Personal information
- Full name: Reinaldo Manuel Ahumada Cisternas
- Date of birth: 30 May 1997 (age 29)
- Place of birth: Valparaíso, Chile
- Height: 1.84 m (6 ft 0 in)
- Position: Centre-back

Team information
- Current team: Casa de Portugal

Youth career
- Santiago Wanderers

Senior career*
- Years: Team / Apps / (Gls)
- 2014–2019: Santiago Wanderers / 30 / (3)
- 2018: → Trasandino (loan) / 8 / (0)
- 2020–2021: Lautaro de Buin / 32 / (2)
- 2022–2023: Deportes Melipilla / 21 / (1)
- 2023–2024: Lautaro de Buin / 24 / (1)
- 2024: Unión San Felipe / 1 / (0)
- 2024: Persiku Kudus / 7 / (0)
- 2025: Trasandino / 8 / (0)
- 2025–2026: Penya Encarnada / 17 / (0)
- 2026–: Casa de Portugal / 0 / (0)

= Reinaldo Ahumada =

Chilean footballer (born 1997)

Reinaldo Manuel Ahumada Cisternas (born 30 May 1997) is a Chilean professional footballer who plays as a centre-back for Primera Divisió club Casa de Portugal.

==Club career==
As a youth player, Ahumada was with Santiago Wanderers in his city of birth, Valparaíso. A member of the Santiago Wanderers first team in 2014. At professional level, he has played for several clubs in Chilean football.

===Unión San Felipe===
In January 2024, he officially signed a contract with Unión San Felipe. He made his league debut on 24 February 2024, played as a substituted in a 2–0 lose against Curicó Unido.
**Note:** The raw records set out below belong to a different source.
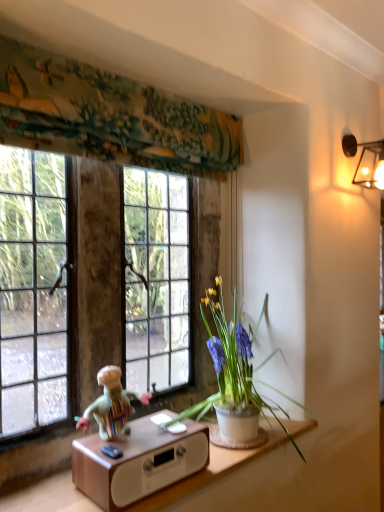 At what (x,y) coordinates should I click in order to perform the action: click on empty space that is ontop of textured fabric at upper center (from a real-world perspective). Please return your answer as a coordinate pair (x, y). Image resolution: width=384 pixels, height=512 pixels. Looking at the image, I should click on (137, 78). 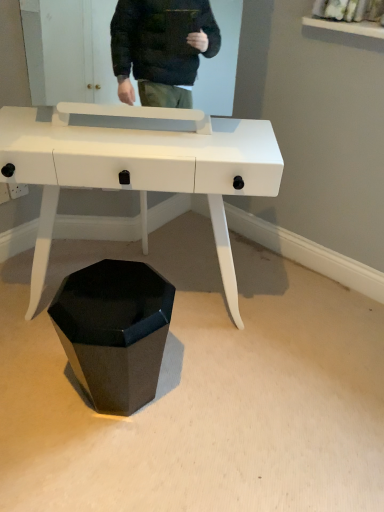 Identify the location of vacant area that lies to the right of white glossy desk at center. (304, 341). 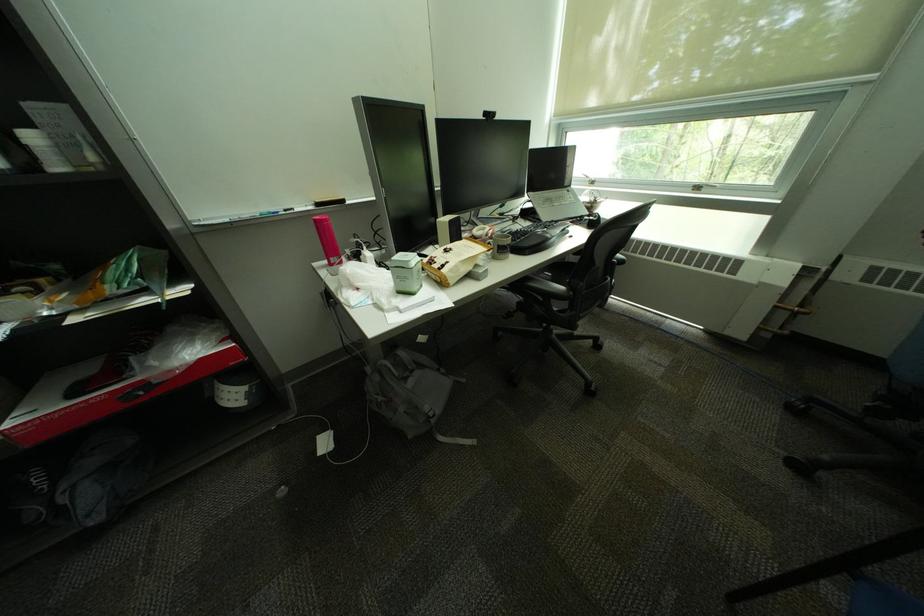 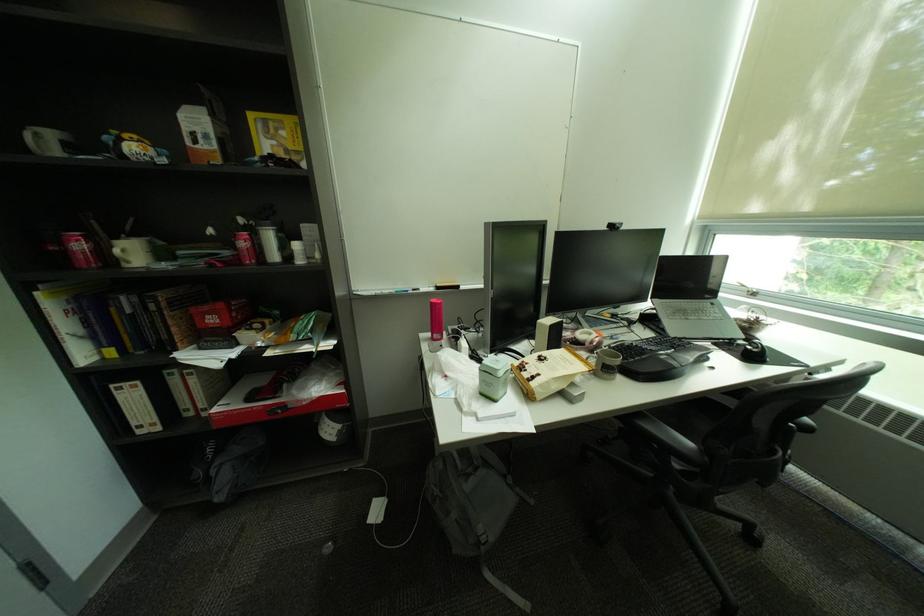 In the second image, find the point that corresponds to (x=409, y=294) in the first image.

(492, 395) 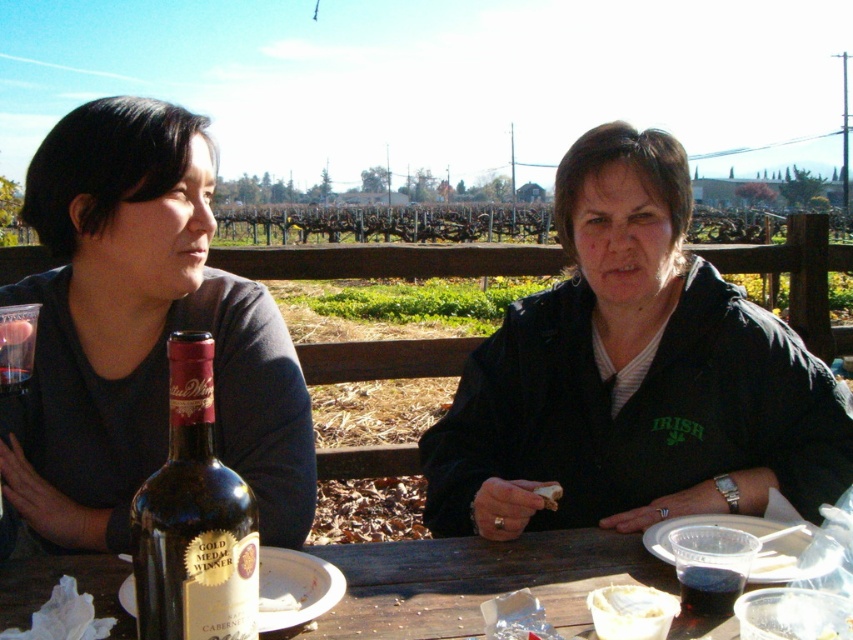 Is matte black shirt at left smaller than dark red liquid at table center?

Actually, matte black shirt at left might be larger than dark red liquid at table center.

Where is `matte black shirt at left`? matte black shirt at left is located at coordinates [x=143, y=332].

Describe the element at coordinates (143, 332) in the screenshot. I see `matte black shirt at left` at that location.

You are a GUI agent. You are given a task and a screenshot of the screen. Output one action in this format:
    pyautogui.click(x=<x>, y=<y>)
    Task: Click on the matte black shirt at left
    The height and width of the screenshot is (640, 853).
    Given the screenshot: What is the action you would take?
    pyautogui.click(x=143, y=332)

Which is more to the right, matte black shirt at left or dark purple liquid at lower right?

From the viewer's perspective, dark purple liquid at lower right appears more on the right side.

Does matte black shirt at left appear over dark purple liquid at lower right?

Yes, matte black shirt at left is above dark purple liquid at lower right.

Is point (225, 321) closer to camera compared to point (677, 556)?

No, (225, 321) is further to viewer.

At what (x,y) coordinates should I click in order to perform the action: click on matte black shirt at left. Please return your answer as a coordinate pair (x, y). Looking at the image, I should click on (143, 332).

In the scene shown: Who is positioned more to the left, wooden table at center or white creamy cheese at center?

Positioned to the left is wooden table at center.

Is wooden table at center thinner than white creamy cheese at center?

No.

Locate an element on the screen. wooden table at center is located at coordinates [479, 580]. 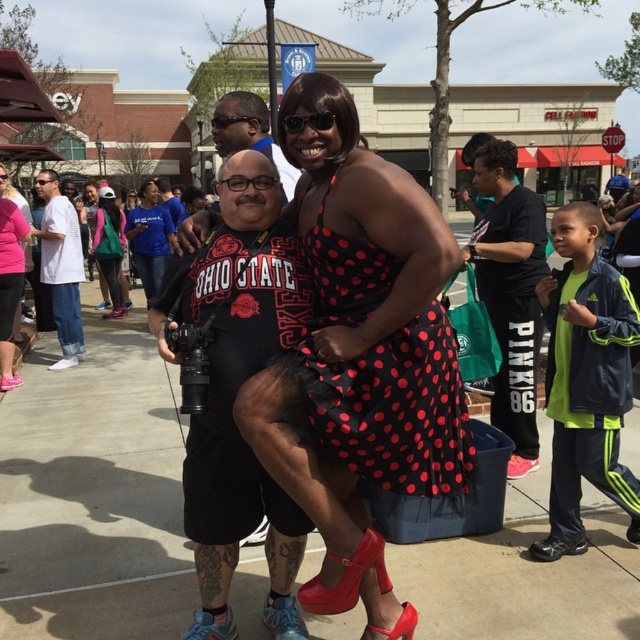 Between polka dot dress at center and shiny patent leather high-heeled shoe at center, which one appears on the left side from the viewer's perspective?

shiny patent leather high-heeled shoe at center

Which is above, polka dot dress at center or shiny patent leather high-heeled shoe at center?

Positioned higher is polka dot dress at center.

Who is more forward, (352, 406) or (308, 593)?

Positioned in front is point (352, 406).

Find the location of a particular element. This screenshot has width=640, height=640. polka dot dress at center is located at coordinates (360, 332).

Does point (595, 330) come closer to viewer compared to point (129, 307)?

Yes, point (595, 330) is in front of point (129, 307).

Between neon green fleece at right and brushed metal shoe at center, which one is positioned lower?

neon green fleece at right is lower down.

Measure the distance between point [541,291] and camera.

Point [541,291] and camera are 3.12 meters apart.

Locate an element on the screen. This screenshot has width=640, height=640. neon green fleece at right is located at coordinates (586, 371).

Is black matte t-shirt at center further to camera compared to matte black camera at center?

No, black matte t-shirt at center is closer to the viewer.

Who is more distant from viewer, (237, 314) or (115, 317)?

Positioned behind is point (115, 317).

Where is `black matte t-shirt at center`? black matte t-shirt at center is located at coordinates (236, 372). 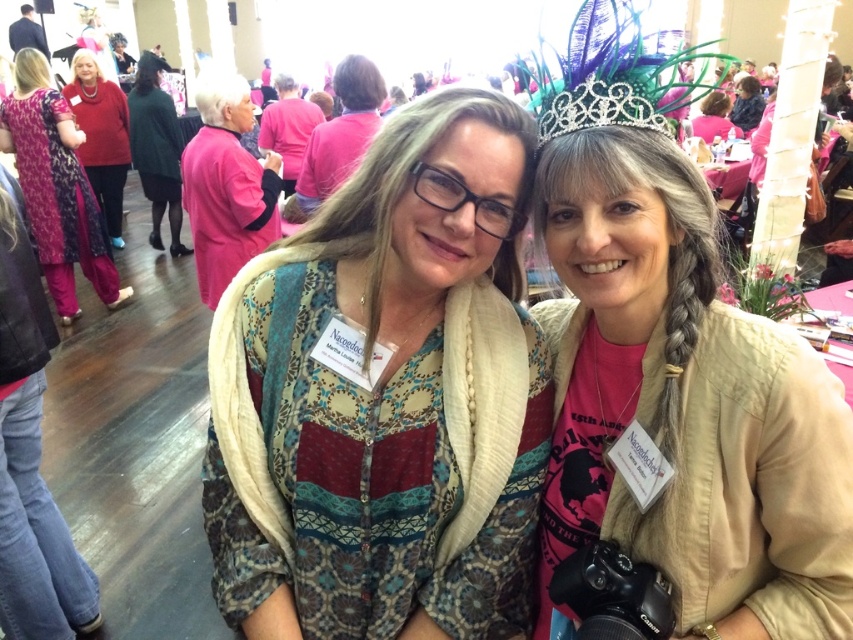 You are organizing a fashion show and need to decide which item to display first based on their sizes. The patterned fabric scarf at center and the pink satin dress at upper center are both candidates. According to their sizes, which should be displayed first if you want to start with the smaller item?

The patterned fabric scarf at center should be displayed first because its width is less than the pink satin dress at upper center, making it the smaller item.

You are a photographer at the event and need to capture a clear shot of both the patterned fabric scarf at center and the pink satin dress at upper center. Which object should you focus on first to ensure it appears larger in the photo?

The patterned fabric scarf at center has a greater height compared to the pink satin dress at upper center, so you should focus on the patterned fabric scarf at center first to ensure it appears larger in the photo. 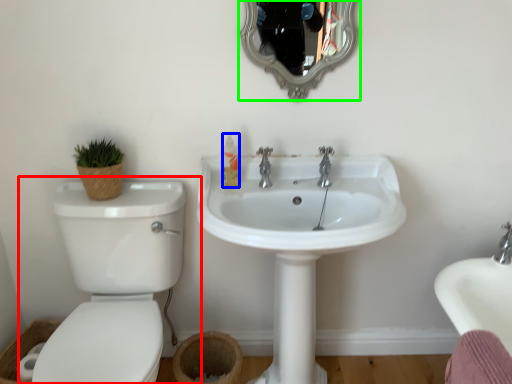 Question: Which is farther away from toilet (highlighted by a red box)? toiletry (highlighted by a blue box) or mirror (highlighted by a green box)?

Choices:
 (A) toiletry
 (B) mirror

Answer: (B) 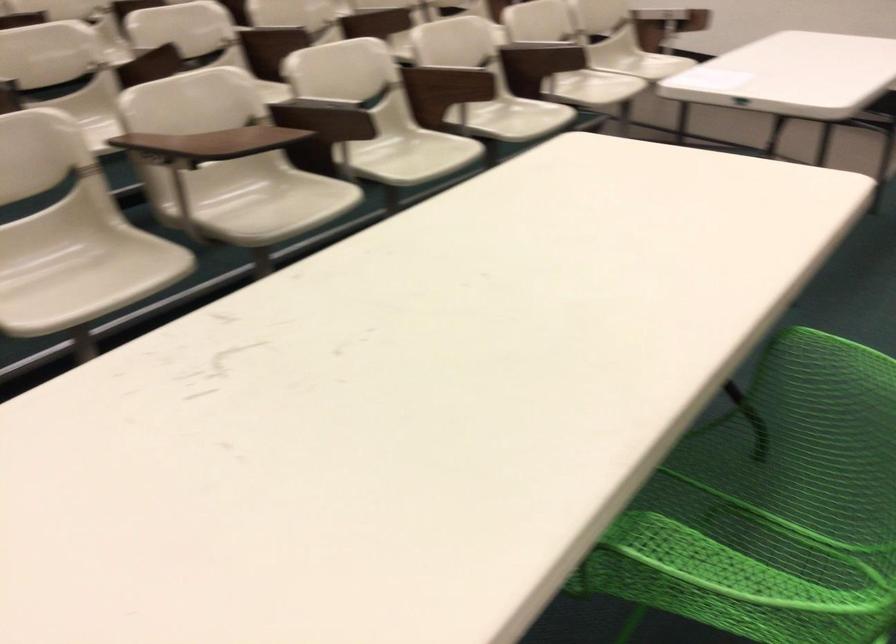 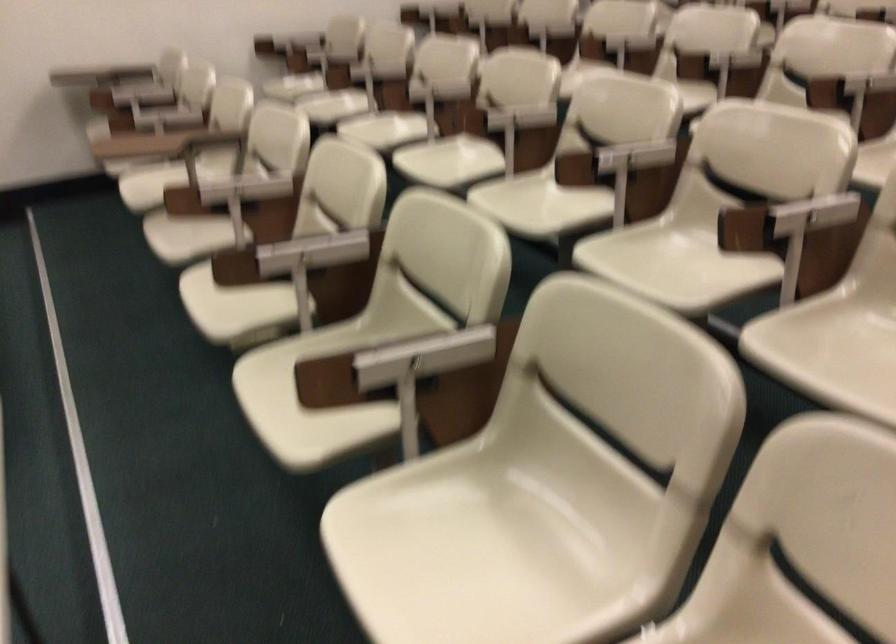 In the second image, find the point that corresponds to point (573, 107) in the first image.

(455, 540) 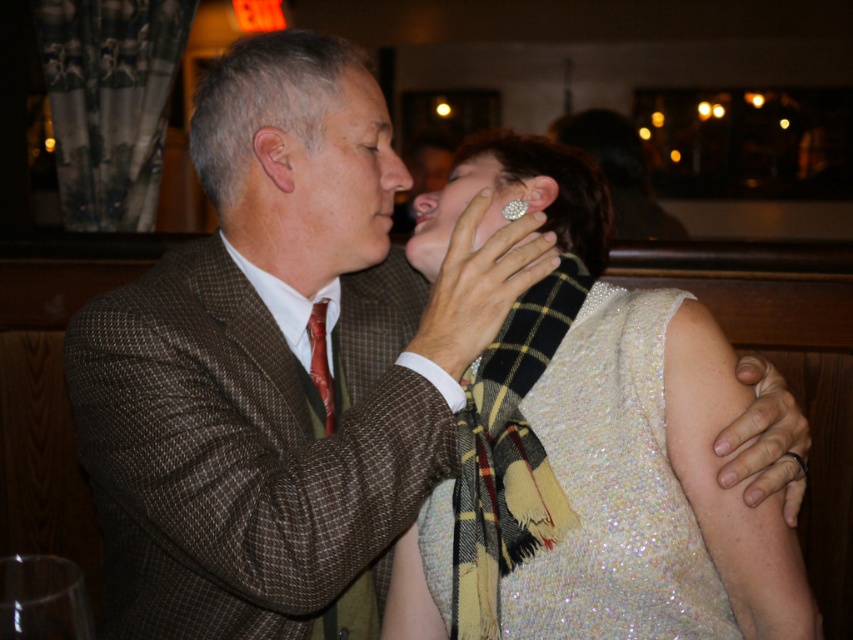 Question: Which object appears closest to the camera in this image?

Choices:
 (A) black metal ring at upper right
 (B) shiny silk tie at center
 (C) diamond shiny ring at ear
 (D) sparkly white dress at center

Answer: (D)

Question: Does shiny silk tie at center have a greater width compared to diamond shiny ring at ear?

Choices:
 (A) yes
 (B) no

Answer: (A)

Question: Which object appears farthest from the camera in this image?

Choices:
 (A) black metal ring at upper right
 (B) sparkly white dress at center
 (C) shiny silk tie at center
 (D) diamond shiny ring at ear

Answer: (C)

Question: Is diamond shiny ring at ear further to the viewer compared to black metal ring at upper right?

Choices:
 (A) no
 (B) yes

Answer: (B)

Question: Which point is farther to the camera?

Choices:
 (A) diamond shiny ring at ear
 (B) sparkly white dress at center

Answer: (A)

Question: Does sparkly white dress at center come behind shiny silk tie at center?

Choices:
 (A) no
 (B) yes

Answer: (A) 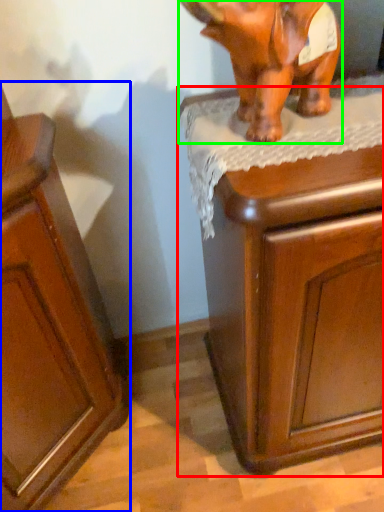 Question: Which object is the farthest from chest of drawers (highlighted by a red box)? Choose among these: cabinetry (highlighted by a blue box) or elephant (highlighted by a green box).

Choices:
 (A) cabinetry
 (B) elephant

Answer: (A) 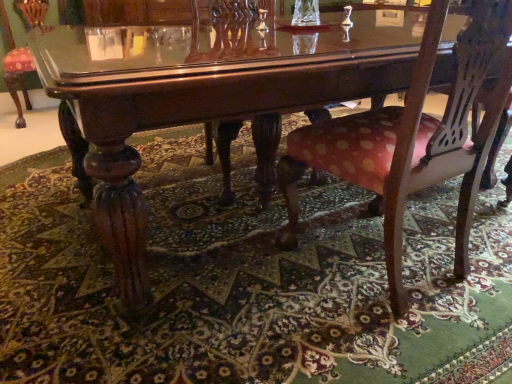 Question: Can you confirm if polka dot fabric chair at center is shorter than carpeted floor at center?

Choices:
 (A) no
 (B) yes

Answer: (A)

Question: Is polka dot fabric chair at center directly adjacent to carpeted floor at center?

Choices:
 (A) no
 (B) yes

Answer: (A)

Question: Is polka dot fabric chair at center surrounding carpeted floor at center?

Choices:
 (A) yes
 (B) no

Answer: (B)

Question: Can you confirm if polka dot fabric chair at center is wider than carpeted floor at center?

Choices:
 (A) no
 (B) yes

Answer: (A)

Question: Considering the relative positions of polka dot fabric chair at center and carpeted floor at center in the image provided, is polka dot fabric chair at center to the left of carpeted floor at center from the viewer's perspective?

Choices:
 (A) no
 (B) yes

Answer: (A)

Question: Is polka dot fabric chair at center at the right side of carpeted floor at center?

Choices:
 (A) yes
 (B) no

Answer: (A)

Question: Are carpeted floor at center and polka dot fabric chair at center beside each other?

Choices:
 (A) no
 (B) yes

Answer: (A)

Question: Is carpeted floor at center thinner than polka dot fabric chair at center?

Choices:
 (A) no
 (B) yes

Answer: (A)

Question: From a real-world perspective, is carpeted floor at center under polka dot fabric chair at center?

Choices:
 (A) no
 (B) yes

Answer: (B)

Question: Considering the relative sizes of carpeted floor at center and polka dot fabric chair at center in the image provided, is carpeted floor at center wider than polka dot fabric chair at center?

Choices:
 (A) no
 (B) yes

Answer: (B)

Question: From the image's perspective, is carpeted floor at center beneath polka dot fabric chair at center?

Choices:
 (A) yes
 (B) no

Answer: (A)

Question: Does carpeted floor at center have a larger size compared to polka dot fabric chair at center?

Choices:
 (A) yes
 (B) no

Answer: (A)

Question: In terms of height, does polka dot fabric chair at center look taller or shorter compared to carpeted floor at center?

Choices:
 (A) tall
 (B) short

Answer: (A) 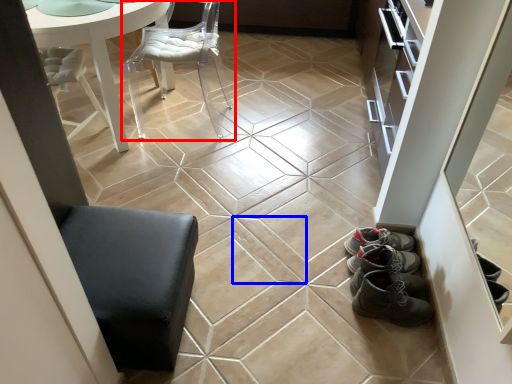 Question: Which point is further to the camera, chair (highlighted by a red box) or ceramic tile (highlighted by a blue box)?

Choices:
 (A) chair
 (B) ceramic tile

Answer: (A) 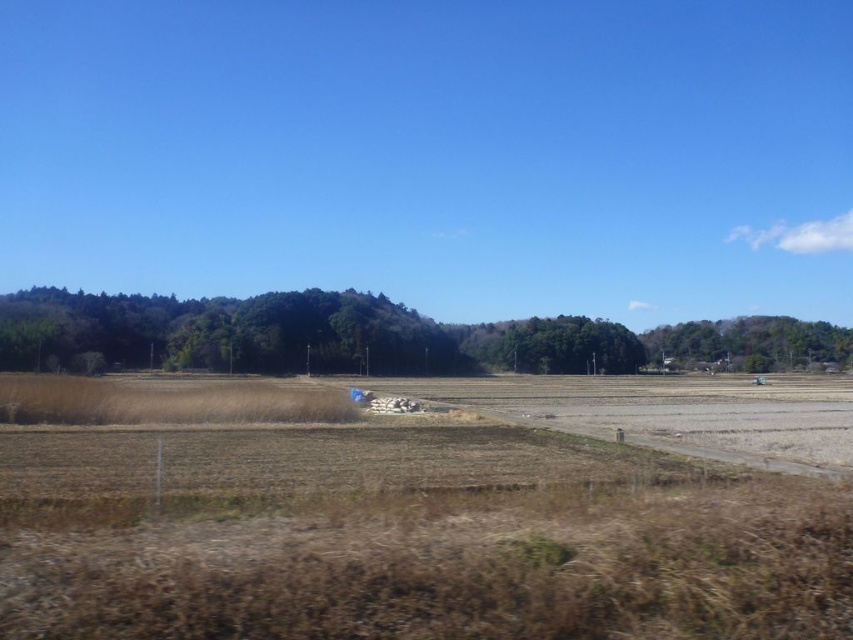 What do you see at coordinates (750, 342) in the screenshot? The image size is (853, 640). I see `green leafy tree at right` at bounding box center [750, 342].

Between point (758, 346) and point (630, 337), which one is positioned behind?

Point (758, 346)

Identify the location of green leafy tree at right. (750, 342).

Who is more forward, (720, 467) or (425, 317)?

Point (720, 467) is more forward.

Does brown dry grass at center come behind green leafy trees at left?

No, brown dry grass at center is in front of green leafy trees at left.

Is point (515, 508) more distant than point (338, 352)?

No, (515, 508) is closer to viewer.

The image size is (853, 640). Identify the location of brown dry grass at center. (444, 516).

Is brown dry grass at center closer to the viewer compared to green leafy tree at right?

Yes, it is in front of green leafy tree at right.

Which of these two, brown dry grass at center or green leafy tree at right, stands shorter?

brown dry grass at center is shorter.

Where is `brown dry grass at center`? brown dry grass at center is located at coordinates (444, 516).

Identify the location of brown dry grass at center. (444, 516). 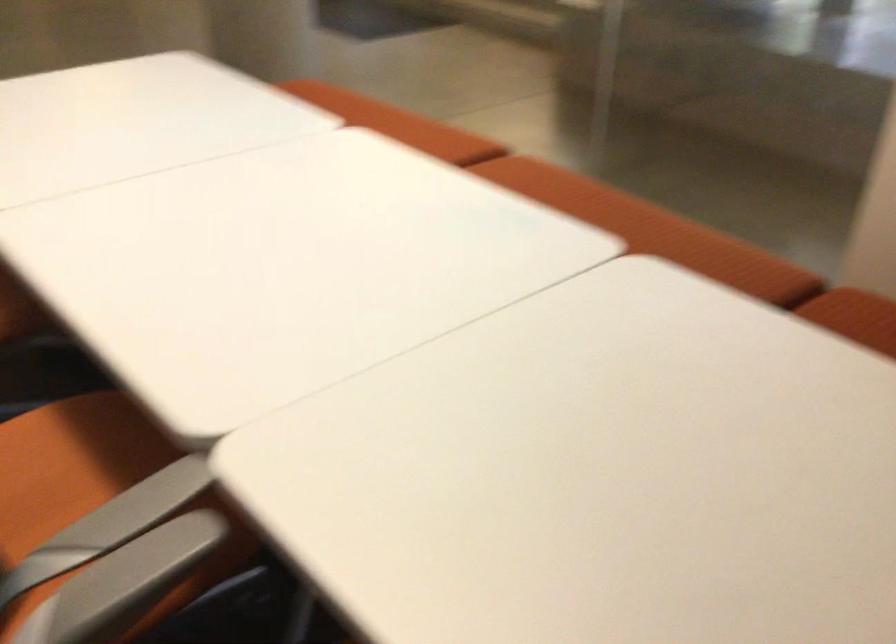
Ahumada finished the season with only one appearance, and he left the club at August 2024 and move to Indonesia.

===Persiku Kudus===
On 30 August 2024, Ahumada was signed for Persiku Kudus to play in Liga 2 in the 2024–25 season.

===Andorran football===
In the second half of 2025, Ahumada moved to Europe and joined Andorran club Penya Encarnada. The next season, he switched to Casa de Portugal.